I did check and it looks like all our current doctors/medical suppliers are considered in-network. I just feel like I must be missing something because its so different than the insurance we have always had. Any advice?

ETA: I do see this blurb....If you are enrolled in a Family Health SAvings Account, you and/or any members of your family must meet the Family Calendar Year deductible before any benefits are payable.

So does that mean that with my husbands expense, we basically would have to hit the $3000 every year first with all his expenses (he would) before anything would be payable and not the $1500?

We had a similar plan for the past few years. Anything except visits like a well visit were all OOP until deductible was met and then it was 100% insured for the rest of the year. We hit May of this year. (But now in a new job and decided to take a break from such an insurance plan.)

We met family deductible due to allergy shots and a few other things. (I broke my ankle this year, so we hit about 1-2 months earlier than usual.) So any regularly planned and scheduled health expenses make if a good deal so to speak. The problem is coming up with that out of pocket cash up front. If you have an HSA to draw from, then this is not an issue. But knowing you are covering 100% yourself can be a bit of sticker shock.

For us, the co-pay way of things just helps to spread things out more.
So unless required, we are unlikely to go back to it.

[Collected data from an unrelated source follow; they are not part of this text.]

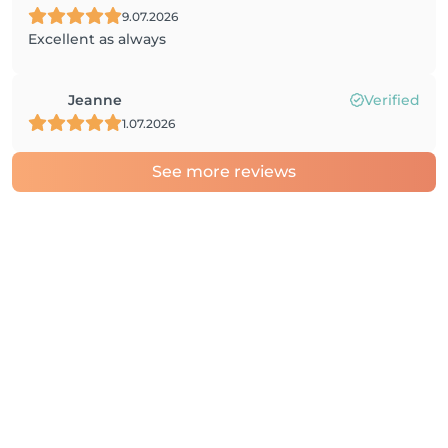
9.07.2026
Excellent as always
Jeanne
Verified
1.07.2026
See more reviews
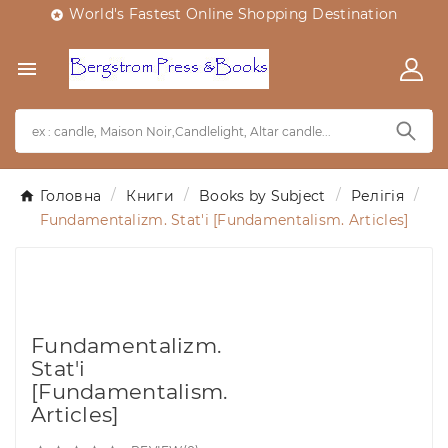
World's Fastest Online Shopping Destination


Головна
Книги
Books by Subject
Релігія
Fundamentalizm. Stat'i [Fundamentalism. Articles]
Fundamentalizm.
Stat'i
[Fundamentalism.
Articles]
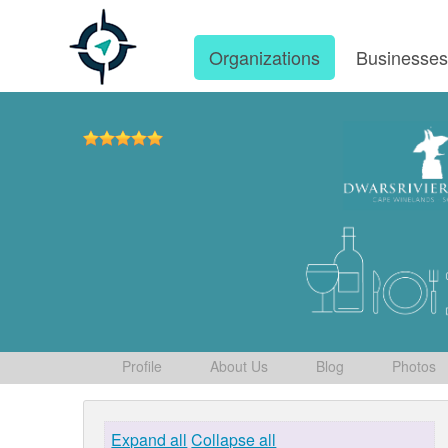
Organizations
Businesse
Profile
About Us
Blog
Photos
Expand all
Collapse all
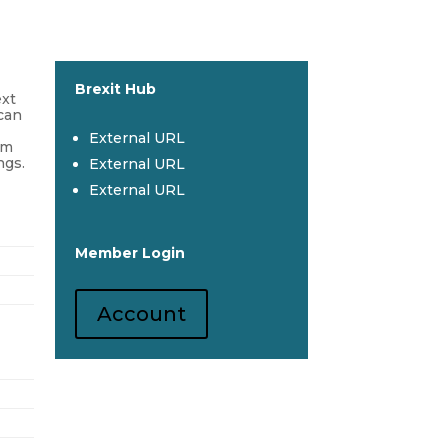
Brexit Hub
ext
 can
External URL
om
ngs.
External URL
External URL
Member Login
Account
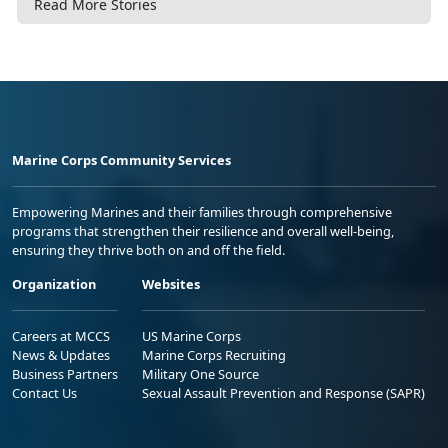
Read More Stories
Marine Corps Community Services
Empowering Marines and their families through comprehensive
programs that strengthen their resilience and overall well-being,
ensuring they thrive both on and off the field.
Organization
Websites
Careers at MCCS
US Marine Corps
News & Updates
Marine Corps Recruiting
Business Partners
Military One Source
Contact Us
Sexual Assault Prevention and Response (SAPR)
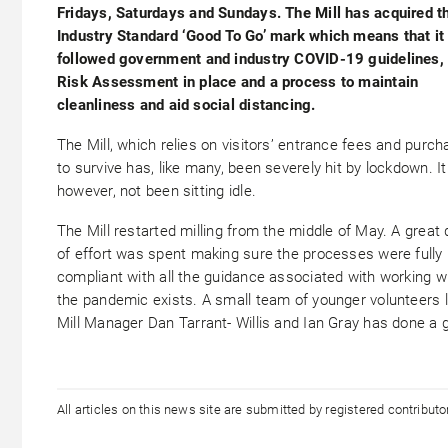
Fridays, Saturdays and Sundays. The Mill has acquired t
Industry Standard ‘Good To Go’ mark which means that it
followed government and industry COVID-19 guidelines,
Risk Assessment in place and a process to maintain
cleanliness and aid social distancing.
The Mill, which relies on visitors’ entrance fees and purc
to survive has, like many, been severely hit by lockdown. It
however, not been sitting idle.
The Mill restarted milling from the middle of May. A great 
of effort was spent making sure the processes were fully
compliant with all the guidance associated with working wh
the pandemic exists. A small team of younger volunteers 
Mill Manager Dan Tarrant- Willis and Ian Gray has done a 
All articles on this news site are submitted by registered contribut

For now, our current plan is a little confusing. Mundaughter's surgery had a negotiated rate, but otherwise it seems we are paying all the costs.:confused3
Maybe it is because if is out of network or something. Awaiting the EOB in that.
 
I think over the course of the year, it makes sense for us and will save us money to switch. Still waiting to hear back and make sure my husbands insulin pump and CGM supplies would be covered. I am really struggling though with where we will be able to come up with the $3000 up front until the plan kicks in. Since we would be starting the HSA from scratch this year, we wouldn't have that to pull from to "spread thing out" so to speak. We would probably hit the $3,000 by March.

So a related question. The HSA would be through DH's work (who currently carries our PPO plan). At my work I have a Flex Spend account which is funded on Jan 1. I put about $150/month in it from my paycheck. So would I be able to do this?

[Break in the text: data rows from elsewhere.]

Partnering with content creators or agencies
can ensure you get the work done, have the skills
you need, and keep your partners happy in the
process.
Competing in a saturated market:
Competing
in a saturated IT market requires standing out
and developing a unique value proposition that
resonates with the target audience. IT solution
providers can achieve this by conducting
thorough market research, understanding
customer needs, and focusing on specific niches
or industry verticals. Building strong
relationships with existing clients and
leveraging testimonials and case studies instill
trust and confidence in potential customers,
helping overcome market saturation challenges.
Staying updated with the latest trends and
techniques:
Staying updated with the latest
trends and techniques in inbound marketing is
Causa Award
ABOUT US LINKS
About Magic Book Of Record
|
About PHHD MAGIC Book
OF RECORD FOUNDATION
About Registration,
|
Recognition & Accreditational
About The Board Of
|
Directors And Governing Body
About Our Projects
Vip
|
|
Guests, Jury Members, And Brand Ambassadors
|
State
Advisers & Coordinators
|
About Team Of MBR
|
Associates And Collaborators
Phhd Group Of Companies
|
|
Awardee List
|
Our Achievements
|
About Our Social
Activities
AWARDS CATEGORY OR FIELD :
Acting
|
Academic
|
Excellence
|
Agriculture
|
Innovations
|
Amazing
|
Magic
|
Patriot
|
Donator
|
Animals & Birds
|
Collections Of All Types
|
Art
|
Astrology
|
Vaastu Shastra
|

1. Switch to husbands HSA plan which would save us about $200/month in premiums.
2. Up my contributions to the max for my flex spend (approx $200 mo) which would give us $2500 for the year.
3. Take the remainder of what we are paying now and fund the HSA plan to use in future years.

Am I allowed to do that? I am thinking it would basically keep our costs about the same for this year and give me access to most of the $3000 that I would need basically "up front" for the deductible for this year and build a little savings in the HSA to use in future years. Does this make sense?
 
You cannot have both an FSA and an HSA at the same time. Since your FSA is with your own employer, they will definitely let you continue contributing to it because they don't know about the HSA with your husband's plan. BUT you will pay for it at tax time since the IRS does not allow it.
 
Still waiting to hear back and make sure my husbands insulin pump and CGM supplies would be covered.

Just know that none of those expenses will be covered until you have paid your $3000 deductible. Whereas right now you might be paying a co-pay for these things as an Rx, you'll pay the full price.